Cliven Bundy, the controversial Nevada rancher resisting a federal court order alongside armed members of the militia movement, shared his unorthodox perspective on race relations and American slavery with The New York Times earlier this week:
"I want to tell you one more thing I know about the Negro,” he said. Mr. Bundy recalled driving past a public-housing project in North Las Vegas, "and in front of that government house the door was usually open and the older people and the kids—and there is always at least a half a dozen people sitting on the porch—they didn't have nothing to do. They didn't have nothing for their kids to do. They didn't have nothing for their young girls to do.
"And because they were basically on government subsidy, so now what do they do?" he asked. "They abort their young children, they put their young men in jail, because they never learned how to pick cotton.
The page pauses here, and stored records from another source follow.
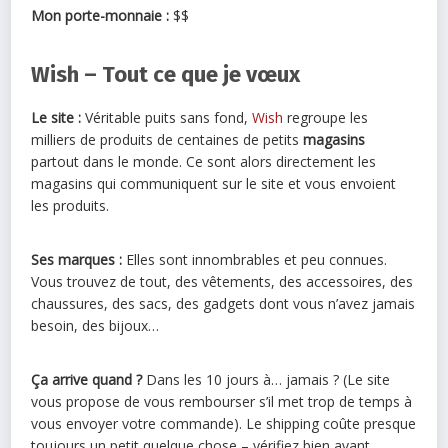
Mon porte-monnaie :
$$
Wish – Tout ce que je vœux
Le site :
Véritable puits sans fond,
Wish
regroupe les
milliers de produits de centaines de petits
magasins
partout dans le monde. Ce sont alors directement les
magasins qui communiquent sur le site et vous envoient
les produits.
Ses marques :
Elles sont innombrables et peu connues.
Vous trouvez de tout, des vêtements, des accessoires, des
chaussures, des sacs, des gadgets dont vous n’avez jamais
besoin, des bijoux…
Ça arrive quand ?
Dans les 10 jours à… jamais ? (Le site
vous propose de vous rembourser s’il met trop de temps à
vous envoyer votre commande). Le shipping coûte presque
toujours un petit quelque chose – vérifiez bien avant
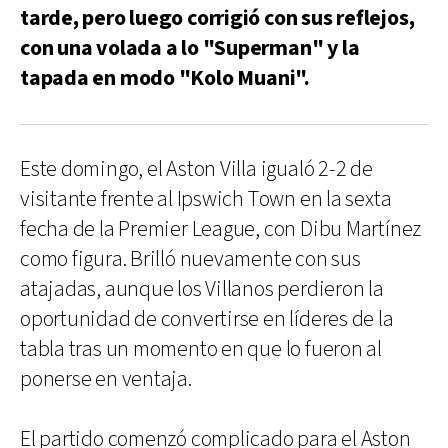
tarde, pero luego corrigió con sus reflejos,
con una volada a lo "Superman" y la
tapada en modo "Kolo Muani".
Este domingo, el Aston Villa igualó 2-2 de
visitante frente al Ipswich Town en la sexta
fecha de la Premier League, con Dibu Martínez
como figura. Brilló nuevamente con sus
atajadas, aunque los Villanos perdieron la
oportunidad de convertirse en líderes de la
tabla tras un momento en que lo fueron al
ponerse en ventaja.
El partido comenzó complicado para el Aston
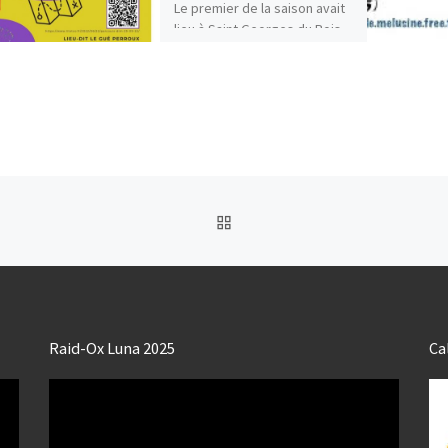
Le premier de la saison avait
lieu à Saint Georges du Bois
Sur 42 équipes […]
RETOUR À LA LISTE DES
Raid-Ox Luna 2025
Ca
Lecteur
vidéo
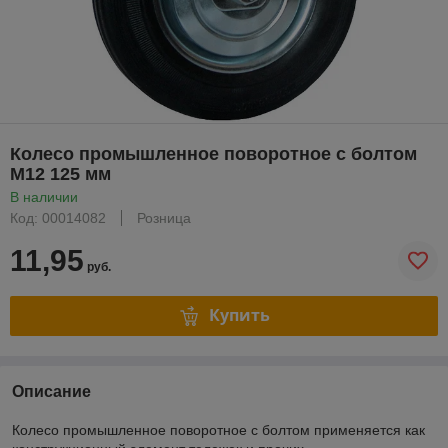
Колесо промышленное поворотное с болтом
М12 125 мм
В наличии
Код: 00014082
Розница
11,95
руб.
Купить
Описание
Колесо промышленное поворотное с болтом применяется как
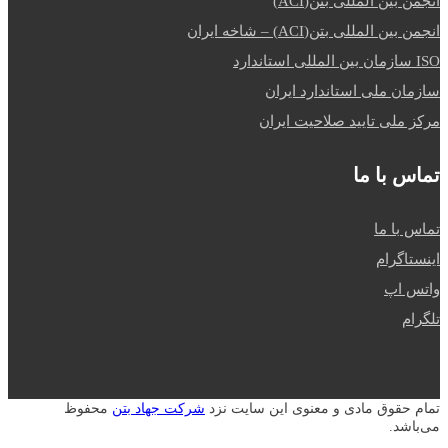
انجمن بین المللی بتن(ACI)
انجمن بین المللی بتن(ACI) – شاخه ایران
ISO سازمان بین المللی استاندارد
سازمان ملی استاندارد ایران
مرکز ملی تایید صلاحیت ایران
تماس با ما
تماس با ما
اینستاگرام
واتس اپ
تلگرام
تمام حقوق مادی و معنوی این سایت نزد
شرکت جهاد بتن
محفوظ
می‌باشد.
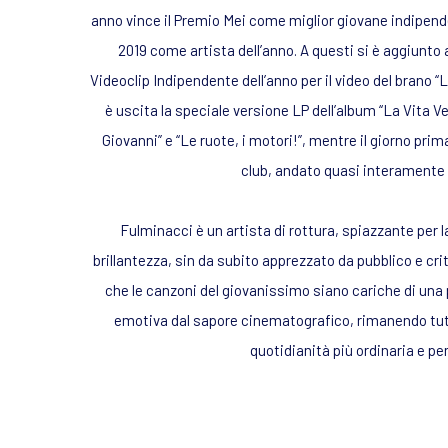
anno vince il Premio Mei come miglior giovane indipende
2019 come artista dell’anno. A questi si è aggiunto a
Videoclip Indipendente dell’anno per il video del brano “
è uscita la speciale versione LP dell’album “La Vita 
Giovanni” e “Le ruote, i motori!”, mentre il giorno prima
club, andato quasi interamente 
Fulminacci è un artista di rottura, spiazzante per la
brillantezza, sin da subito apprezzato da pubblico e cr
che le canzoni del giovanissimo siano cariche di una 
emotiva dal sapore cinematografico, rimanendo tut
quotidianità più ordinaria e pe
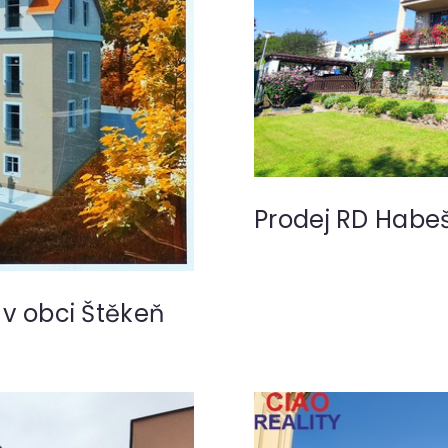
Prodej RD Habe
 v obci Štěkeň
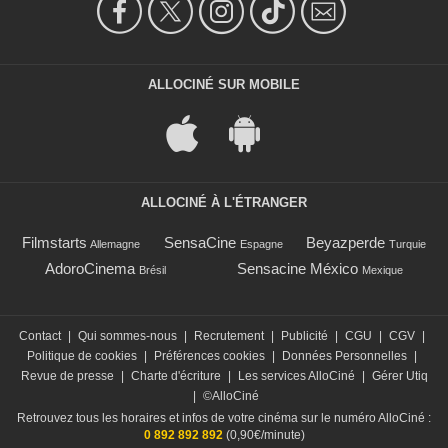
ALLOCINÉ SUR MOBILE
ALLOCINÉ À L'ÉTRANGER
Filmstarts
SensaCine
Beyazperde
Allemagne
Espagne
Turquie
AdoroCinema
Sensacine México
Brésil
Mexique
Contact
|
Qui sommes-nous
|
Recrutement
|
Publicité
|
CGU
|
CGV
|
Politique de cookies
|
Préférences cookies
|
Données Personnelles
|
Revue de presse
|
Charte d'écriture
|
Les services AlloCiné
|
Gérer Utiq
|
©AlloCiné
Retrouvez tous les horaires et infos de votre cinéma sur le numéro AlloCiné :
0 892 892 892
(0,90€/minute)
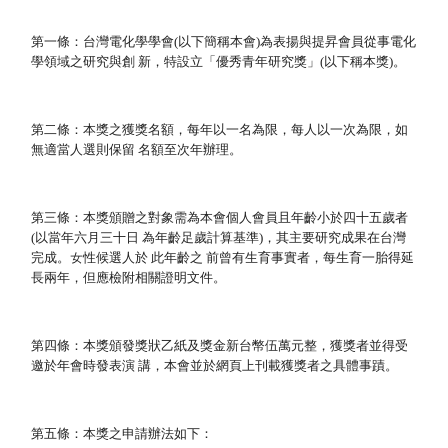
第一條：台灣電化學學會(以下簡稱本會)為表揚與提昇會員從事電化
學領域之研究與創 新，特設立「優秀青年研究獎」(以下稱本獎)。
第二條：本獎之獲獎名額，每年以一名為限，每人以一次為限，如
無適當人選則保留 名額至次年辦理。
第三條：本獎頒贈之對象需為本會個人會員且年齡小於四十五歲者
(以當年六月三十日 為年齡足歲計算基準)，其主要研究成果在台灣
完成。女性候選人於 此年齡之 前曾有生育事實者，每生育一胎得延
長兩年，但應檢附相關證明文件。
第四條：本獎頒發獎狀乙紙及獎金新台幣伍萬元整，獲獎者並得受
邀於年會時發表演 講，本會並於網頁上刊載獲獎者之具體事蹟。
第五條：本獎之申請辦法如下：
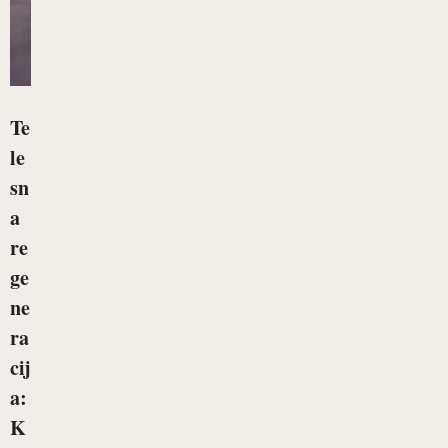
Te
le
sn
a
re
ge
ne
ra
cij
a:
K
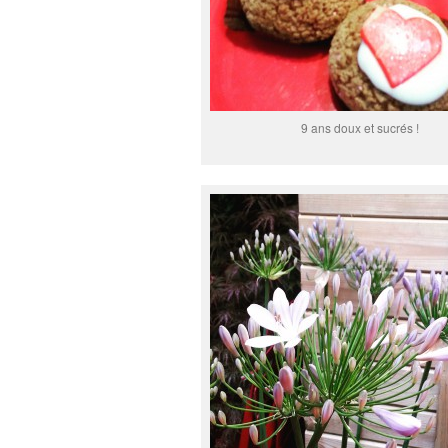
9 ans doux et sucrés !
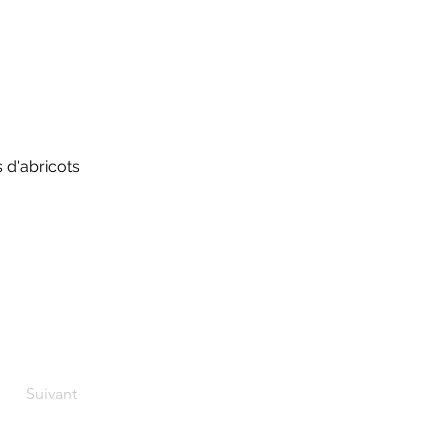
 d'abricots 
Suivant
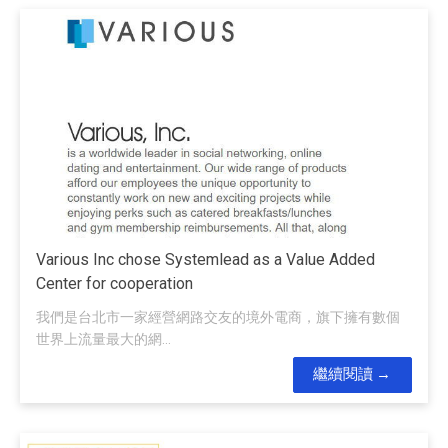
Various Inc chose Systemlead as a Value Added
Center for cooperation
我們是台北市一家經營網路交友的境外電商，旗下擁有數個
世界上流量最大的網...
繼續閱讀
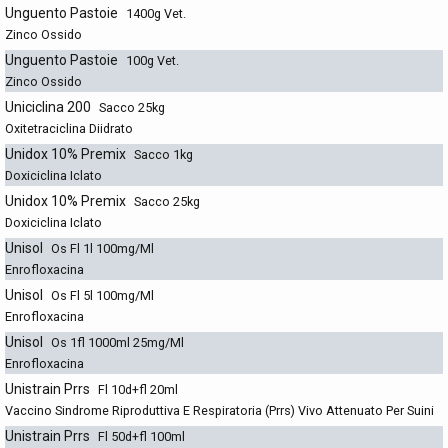
Unguento Pastoie
1400g Vet.
Zinco Ossido
Unguento Pastoie
100g Vet.
Zinco Ossido
Uniciclina 200
Sacco 25kg
Oxitetraciclina Diidrato
Unidox 10% Premix
Sacco 1kg
Doxiciclina Iclato
Unidox 10% Premix
Sacco 25kg
Doxiciclina Iclato
Unisol
Os Fl 1l 100mg/Ml
Enrofloxacina
Unisol
Os Fl 5l 100mg/Ml
Enrofloxacina
Unisol
Os 1fl 1000ml 25mg/Ml
Enrofloxacina
Unistrain Prrs
Fl 10d+fl 20ml
Vaccino Sindrome Riproduttiva E Respiratoria (Prrs) Vivo Attenuato Per Suini
Unistrain Prrs
Fl 50d+fl 100ml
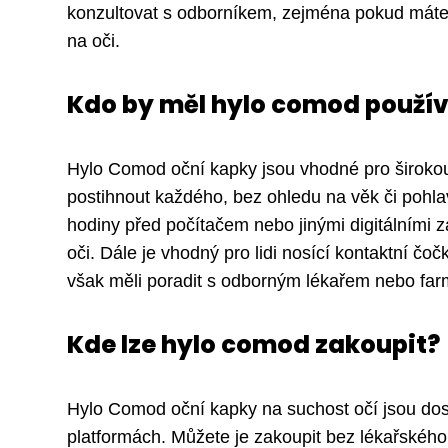
konzultovat s odborníkem, zejména pokud máte n
na oči.
Kdo by měl hylo comod použí
Hylo Comod oční kapky jsou vhodné pro širokou 
postihnout každého, bez ohledu na věk či pohlaví
hodiny před počítačem nebo jinými digitálními zař
oči. Dále je vhodný pro lidi nosící kontaktní čoč
však měli poradit s odborným lékařem nebo fa
Kde lze hylo comod zakoupit?
Hylo Comod oční kapky na suchost očí jsou dos
platformách. Můžete je zakoupit bez lékařského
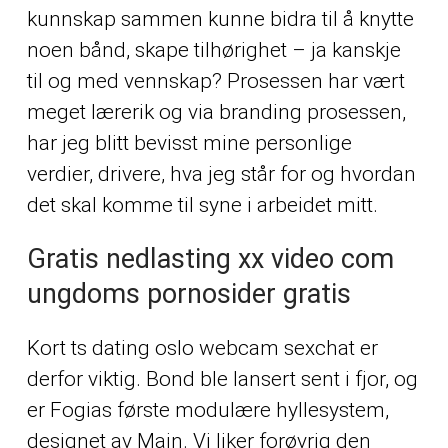
kunnskap sammen kunne bidra til å knytte
noen bånd, skape tilhørighet – ja kanskje
til og med vennskap? Prosessen har vært
meget lærerik og via branding prosessen,
har jeg blitt bevisst mine personlige
verdier, drivere, hva jeg står for og hvordan
det skal komme til syne i arbeidet mitt.
Gratis nedlasting xx video com
ungdoms pornosider gratis
Kort ts dating oslo webcam sexchat er
derfor viktig. Bond ble lansert sent i fjor, og
er Fogias første modulære hyllesystem,
designet av Main. Vi liker forøvrig den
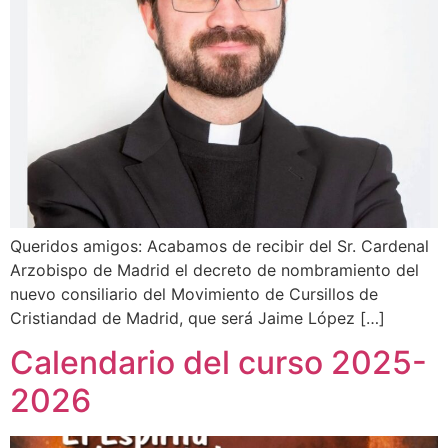
Queridos amigos: Acabamos de recibir del Sr. Cardenal
Arzobispo de Madrid el decreto de nombramiento del
nuevo consiliario del Movimiento de Cursillos de
Cristiandad de Madrid, que será Jaime López […]
Calendario del curso 2025-
2026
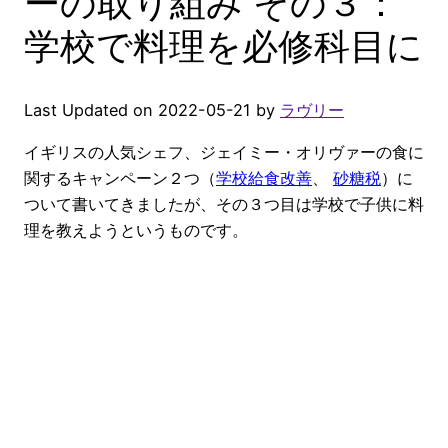
ーの取り組み その３：
学校で料理を必修科目に
Last Updated on 2022-05-21 by
ラヴリー
イギリスの人気シェフ、ジェイミー・オリヴァーの食に
関するキャンペーン２つ（
学校給食改善
、
砂糖税
）に
ついて書いてきましたが、その３つ目は学校で子供に料
理を教えようというものです。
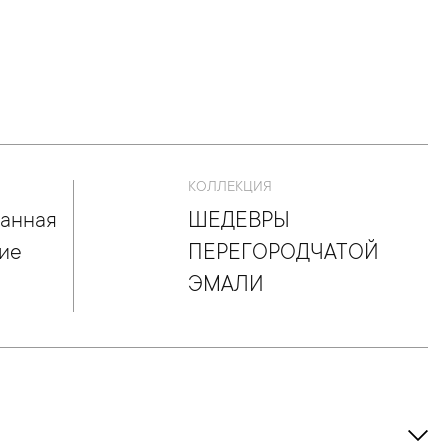
КОЛЛЕКЦИЯ
анная
ШЕДЕВРЫ
ние
ПЕРЕГОРОДЧАТОЙ
ЭМАЛИ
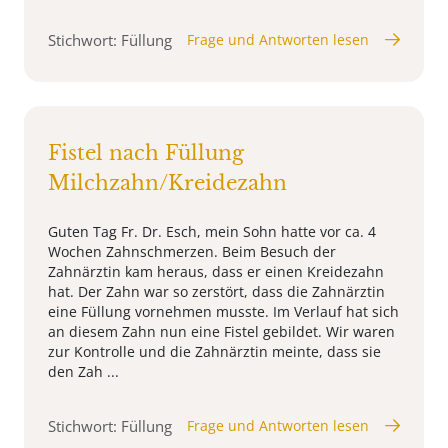
Stichwort: Füllung
Frage und Antworten lesen
Fistel nach Füllung
Milchzahn/Kreidezahn
Guten Tag Fr. Dr. Esch, mein Sohn hatte vor ca. 4
Wochen Zahnschmerzen. Beim Besuch der
Zahnärztin kam heraus, dass er einen Kreidezahn
hat. Der Zahn war so zerstört, dass die Zahnärztin
eine Füllung vornehmen musste. Im Verlauf hat sich
an diesem Zahn nun eine Fistel gebildet. Wir waren
zur Kontrolle und die Zahnärztin meinte, dass sie
den Zah ...
Stichwort: Füllung
Frage und Antworten lesen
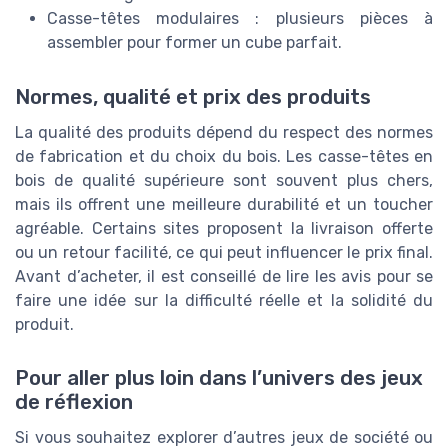
Casse-têtes modulaires : plusieurs pièces à
assembler pour former un cube parfait.
Normes, qualité et prix des produits
La qualité des produits dépend du respect des normes
de fabrication et du choix du bois. Les casse-têtes en
bois de qualité supérieure sont souvent plus chers,
mais ils offrent une meilleure durabilité et un toucher
agréable. Certains sites proposent la livraison offerte
ou un retour facilité, ce qui peut influencer le prix final.
Avant d’acheter, il est conseillé de lire les avis pour se
faire une idée sur la difficulté réelle et la solidité du
produit.
Pour aller plus loin dans l’univers des jeux
de réflexion
Si vous souhaitez explorer d’autres jeux de société ou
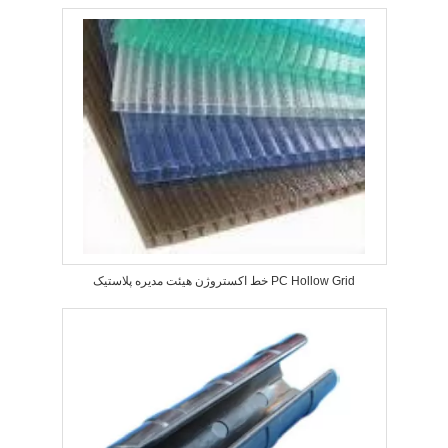
خط اکستروژن هیئت مدیره پلاستیک PC Hollow Grid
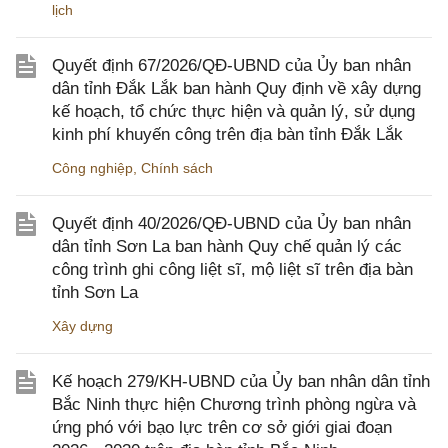
lịch
Quyết định 67/2026/QĐ-UBND của Ủy ban nhân
dân tỉnh Đắk Lắk ban hành Quy định về xây dựng
kế hoạch, tổ chức thực hiện và quản lý, sử dụng
kinh phí khuyến công trên địa bàn tỉnh Đắk Lắk
Công nghiệp
,
Chính sách
Quyết định 40/2026/QĐ-UBND của Ủy ban nhân
dân tỉnh Sơn La ban hành Quy chế quản lý các
công trình ghi công liệt sĩ, mộ liệt sĩ trên địa bàn
tỉnh Sơn La
Xây dựng
Kế hoạch 279/KH-UBND của Ủy ban nhân dân tỉnh
Bắc Ninh thực hiện Chương trình phòng ngừa và
ứng phó với bạo lực trên cơ sở giới giai đoạn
And I've often wondered, are they better off as slaves, picking cotton and having a family life and doing things, or are they better off under government subsidy? They didn't get no more freedom. They got less freedom."
"Slavery is torture as a system of governance, corporal destruction taken as the mere cost of doing business," my colleague Ta-Nehisi Coates wrote this morning in his assessment of Bundy's remarks. I noted earlier, when the standoff began, that the state's unique constitutional history contradicts Bundy's claims of a sovereign, anti-federal Nevada. Perhaps unsurprisingly, Nevada's history runs contrary to his views on slavery too. The state was so anti-slavery at its inception that it actually banned the practice twice.
Congress authorized the Nevada Territory to draft a state constitution in May 1864, one month after the Senate passed the Thirteenth Amendment. As a precondition to statehood, the act also required Nevada to enact "by an ordinance irrevocable" a permanent renunciation of all unappropriated public lands—which would help fuel Bundy's ostensible grievances 150 years later—and the abolition of slavery. President Lincoln and other Republican leaders hoped Nevada statehood would provide additional votes to pass the federal constitutional amendment and secure his reelection.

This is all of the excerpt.